[The Amateur Poacher by Richard Jefferies]@TWC D-Link book
The Amateur Poacher

CHAPTER VII
15/31

They come to the same copses every year, which is curious, as most of them as will come this year will be shot before next.
'If I can't get 'em the fust night, I just throws a handful or two of peas about the place, and they'll be sure to stay, and likely enough bring two or three more.

I mostly shoots 'em with just a little puff of powder as you wouldn't hear across one field, especially if it's a windy night.

I had a air-gun, as was took from me, but he weren't much go: I likes a gun as throws the shot wide, but I never shoots any but roosters, unless I catch 'em standing still.
'All as I can tell you is as the dodge is this: you watch everybody, and be always in the fields, and always work one parish till you knows every hare in un, and always work by yourself and don't have no mates.' There were several other curious characters whom we frequently saw at work.
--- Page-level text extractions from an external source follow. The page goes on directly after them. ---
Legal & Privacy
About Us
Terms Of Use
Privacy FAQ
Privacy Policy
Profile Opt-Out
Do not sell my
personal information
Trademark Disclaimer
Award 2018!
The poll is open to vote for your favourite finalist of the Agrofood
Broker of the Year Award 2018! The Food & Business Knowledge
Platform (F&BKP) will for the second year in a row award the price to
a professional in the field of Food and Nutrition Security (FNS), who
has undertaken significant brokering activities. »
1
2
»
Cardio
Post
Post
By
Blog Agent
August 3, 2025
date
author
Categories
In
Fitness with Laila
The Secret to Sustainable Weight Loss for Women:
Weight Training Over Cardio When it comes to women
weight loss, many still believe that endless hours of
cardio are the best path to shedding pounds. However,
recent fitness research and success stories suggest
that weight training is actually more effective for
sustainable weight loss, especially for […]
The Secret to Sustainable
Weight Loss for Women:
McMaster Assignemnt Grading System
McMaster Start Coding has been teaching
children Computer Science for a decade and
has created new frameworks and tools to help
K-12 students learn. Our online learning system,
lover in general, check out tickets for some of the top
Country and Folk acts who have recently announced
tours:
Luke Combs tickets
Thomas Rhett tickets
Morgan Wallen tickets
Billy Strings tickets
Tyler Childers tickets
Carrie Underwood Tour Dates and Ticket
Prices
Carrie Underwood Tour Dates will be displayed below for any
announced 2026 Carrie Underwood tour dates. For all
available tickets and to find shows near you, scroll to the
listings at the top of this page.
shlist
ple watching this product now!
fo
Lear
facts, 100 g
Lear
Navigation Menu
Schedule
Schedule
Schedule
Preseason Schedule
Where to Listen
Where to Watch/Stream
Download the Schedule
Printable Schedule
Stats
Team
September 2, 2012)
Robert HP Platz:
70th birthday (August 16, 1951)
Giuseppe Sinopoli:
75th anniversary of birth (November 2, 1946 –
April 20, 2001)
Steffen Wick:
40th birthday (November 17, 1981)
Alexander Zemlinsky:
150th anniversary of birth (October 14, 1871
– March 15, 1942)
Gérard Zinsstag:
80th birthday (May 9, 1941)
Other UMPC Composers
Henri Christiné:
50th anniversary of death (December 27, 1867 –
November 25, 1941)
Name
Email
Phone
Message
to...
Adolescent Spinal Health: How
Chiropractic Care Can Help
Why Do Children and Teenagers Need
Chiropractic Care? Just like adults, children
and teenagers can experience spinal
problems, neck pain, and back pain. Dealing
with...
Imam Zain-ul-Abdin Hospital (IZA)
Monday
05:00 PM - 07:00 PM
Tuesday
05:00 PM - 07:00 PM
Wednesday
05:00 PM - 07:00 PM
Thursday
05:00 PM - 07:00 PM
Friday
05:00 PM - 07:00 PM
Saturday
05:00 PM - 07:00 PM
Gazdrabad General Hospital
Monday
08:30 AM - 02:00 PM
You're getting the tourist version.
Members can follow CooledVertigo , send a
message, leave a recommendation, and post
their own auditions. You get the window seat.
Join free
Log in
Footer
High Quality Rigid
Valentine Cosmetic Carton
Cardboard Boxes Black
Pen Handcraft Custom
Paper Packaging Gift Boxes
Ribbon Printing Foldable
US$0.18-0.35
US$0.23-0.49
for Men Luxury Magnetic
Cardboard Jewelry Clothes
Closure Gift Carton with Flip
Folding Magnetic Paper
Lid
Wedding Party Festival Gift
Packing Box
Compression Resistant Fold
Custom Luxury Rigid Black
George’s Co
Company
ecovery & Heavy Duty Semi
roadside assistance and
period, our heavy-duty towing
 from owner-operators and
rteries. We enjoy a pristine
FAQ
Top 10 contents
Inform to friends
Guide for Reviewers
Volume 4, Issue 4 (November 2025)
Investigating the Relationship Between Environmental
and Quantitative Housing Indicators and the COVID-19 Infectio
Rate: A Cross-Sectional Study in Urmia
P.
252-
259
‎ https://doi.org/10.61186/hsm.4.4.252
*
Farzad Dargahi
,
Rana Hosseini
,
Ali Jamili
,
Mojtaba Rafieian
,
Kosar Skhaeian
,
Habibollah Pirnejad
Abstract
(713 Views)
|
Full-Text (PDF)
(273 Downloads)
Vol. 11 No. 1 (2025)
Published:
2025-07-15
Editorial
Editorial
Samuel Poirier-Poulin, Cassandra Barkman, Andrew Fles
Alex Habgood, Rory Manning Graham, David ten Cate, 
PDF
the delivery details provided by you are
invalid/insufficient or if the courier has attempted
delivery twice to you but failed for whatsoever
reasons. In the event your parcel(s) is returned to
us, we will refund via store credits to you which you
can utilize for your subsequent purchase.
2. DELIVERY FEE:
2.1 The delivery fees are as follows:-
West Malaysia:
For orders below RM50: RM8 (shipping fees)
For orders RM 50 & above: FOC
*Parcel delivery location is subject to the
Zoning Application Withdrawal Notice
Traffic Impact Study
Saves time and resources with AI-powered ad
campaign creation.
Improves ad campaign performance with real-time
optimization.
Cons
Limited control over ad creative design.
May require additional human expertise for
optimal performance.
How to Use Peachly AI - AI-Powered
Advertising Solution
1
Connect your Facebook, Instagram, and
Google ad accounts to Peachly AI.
The mouchers were about all the year round, and seemed to live in, or by the hedges, as much as the mice.

These men probably see more than the most careful observer, without giving it a thought.
In January the ice that freezes in the ditches appears of a dark colour, because it lies without intervening water on the dead brown leaves.
Their tint shows through the translucent crystal, but near the edge of the ice three white lines or bands run round.